There are encouraging signs of a backlash to Mr. Trump's style of communicating. An August poll found that 69 per cent of Americans – and 54 per cent of Republicans – thought he should stop using his personal Twitter account. Seventy per cent of Americans think his belligerent rhetoric on North Korea is unhelpful. This surely contributes to the belief among the majority of Americans that he is "not fit to be President."

Presidents can use their words to mobilize action. On this count, Mr. Trump has failed. His successes, as such – banning visitors from certain Muslim countries, reversing protections for young undocumented immigrants, reverting to ineffective and racist criminal-justice practices, pulling out of the Paris agreement, hollowing out the State Department, dismantling regulations – have been unilateral and aimed squarely at erasing the presidency of Barack Obama.

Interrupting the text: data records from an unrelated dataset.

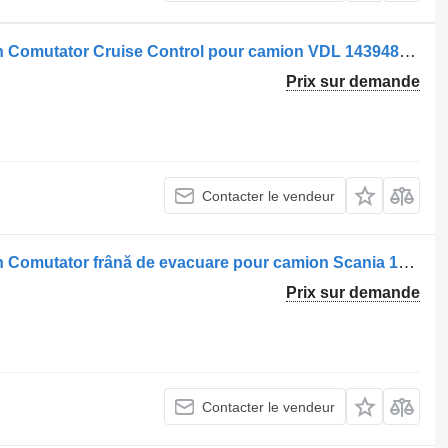
Commutateur de colonne de direction Comutator Cruise Control pour camion VDL 1439489/1369508
Prix sur demande
Contacter le vendeur
Commutateur de colonne de direction Comutator frână de evacuare pour camion Scania 1444670/1353142
Prix sur demande
Contacter le vendeur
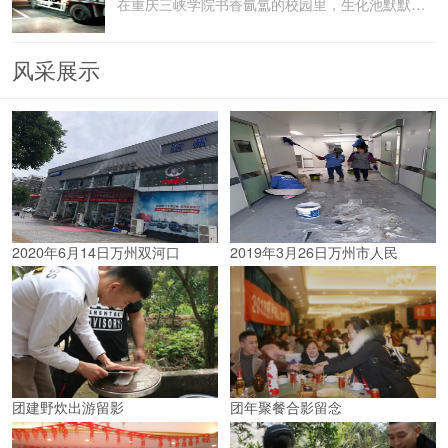
在重庆三峡学院书香氤氲的校园里，生化池默默承载着污水
风采展示
2020年6月14日万州双河口
2019年3月26日万州市人民
团建野炊出游留影
团年聚餐合影留念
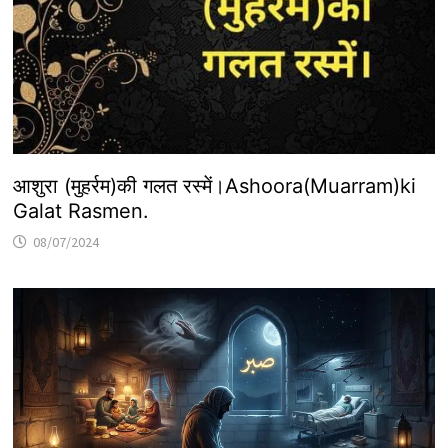
आशुरा (मुहर्रम)की गलत रस्में।Ashoora(Muarram)ki
Galat Rasmen.
08/07/2024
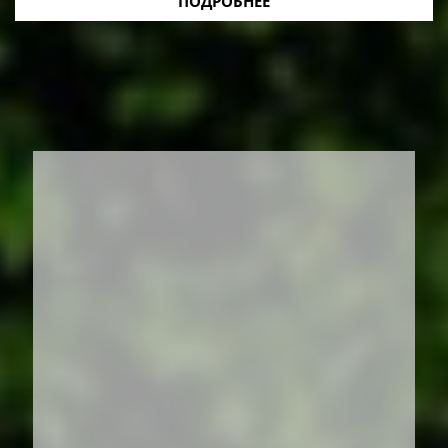
ПОДРОБНЕЕ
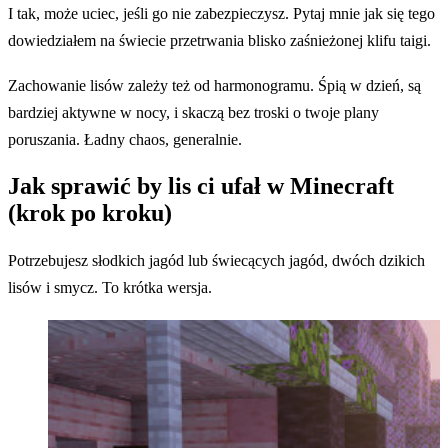
I tak, może uciec, jeśli go nie zabezpieczysz. Pytaj mnie jak się tego
dowiedziałem na świecie przetrwania blisko zaśnieżonej klifu taigi.
Zachowanie lisów zależy też od harmonogramu. Śpią w dzień, są
bardziej aktywne w nocy, i skaczą bez troski o twoje plany
poruszania. Ładny chaos, generalnie.
Jak sprawić by lis ci ufał w Minecraft
(krok po kroku)
Potrzebujesz słodkich jagód lub świecących jagód, dwóch dzikich
lisów i smycz. To krótka wersja.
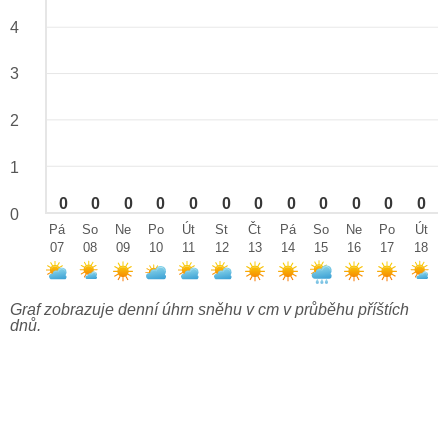
4
3
2
1
0
0
0
0
0
0
0
0
0
0
0
0
0
Pá
So
Ne
Po
Út
St
Čt
Pá
So
Ne
Po
Út
07
08
09
10
11
12
13
14
15
16
17
18
Graf zobrazuje denní úhrn sněhu v cm v průběhu příštích
dnů.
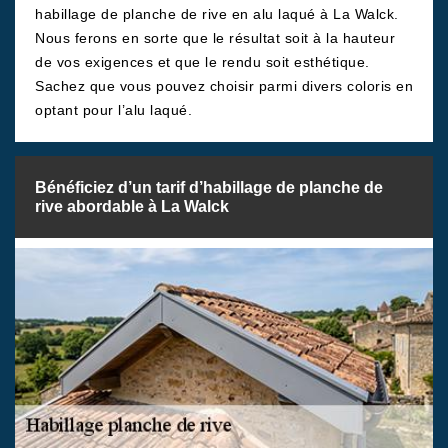
habillage de planche de rive en alu laqué à La Walck.
Nous ferons en sorte que le résultat soit à la hauteur
de vos exigences et que le rendu soit esthétique.
Sachez que vous pouvez choisir parmi divers coloris en
optant pour l’alu laqué.
Bénéficiez d’un tarif d’habillage de planche de
rive abordable à La Walck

Rather than clarify and make the case for legislative priorities, he merely reveals his ignorance of their details. Despite majorities in the House and Senate, Mr. Trump failed to repeal Obamacare, as he promised to do. His talk of an infrastructure plan has amounted to nothing. And if the Republican scam to cut taxes on corporations and the wealthy passes, it will be because they rammed through their hastily scrawled travesty in the dead of night, away from the prying eyes of a disapproving public.

But Teddy Roosevelt was talking about more than influencing policy or even politics. He was illuminating a president's power to shape the nation's ethical framework – his power, in effect, to moralize. "I suppose my critics will call that preaching," he said, "but I have got such a bully pulpit."

Mr. Trump offers no stable political affiliation, no hopeful vision for America, no compelling, or even coherent, agenda. His alleged economic populism is belied by his plutocratic Administration's dedication to favouring the rich at the expense of the middle-class. The racist nostalgia of Make America Great Again was always about undoing decades, perhaps centuries, of making a more perfect union. No, the sole consistent theme one can make out from the staccato fury of his tweets and the roiling resentment of his remarks, is white nationalism. And in the end, this may be all that matters.

He has invited what was once a fringe ideology into the White House, giving overt racism the presidential seal of approval. When, as signs indicate, this strain comes to dominate a Republican party that has been appropriated by Trump, then his Twitter feed will be seen as its urtext.

If the rest of us – including our press – allow him to normalize white nationalism, then he will have succeeded in distorting our sense of self, and poisoning the essence of who we are. Should Mr. Trump's morals become America's morals, then the bully will indeed have vanquished the nation from his pulpit.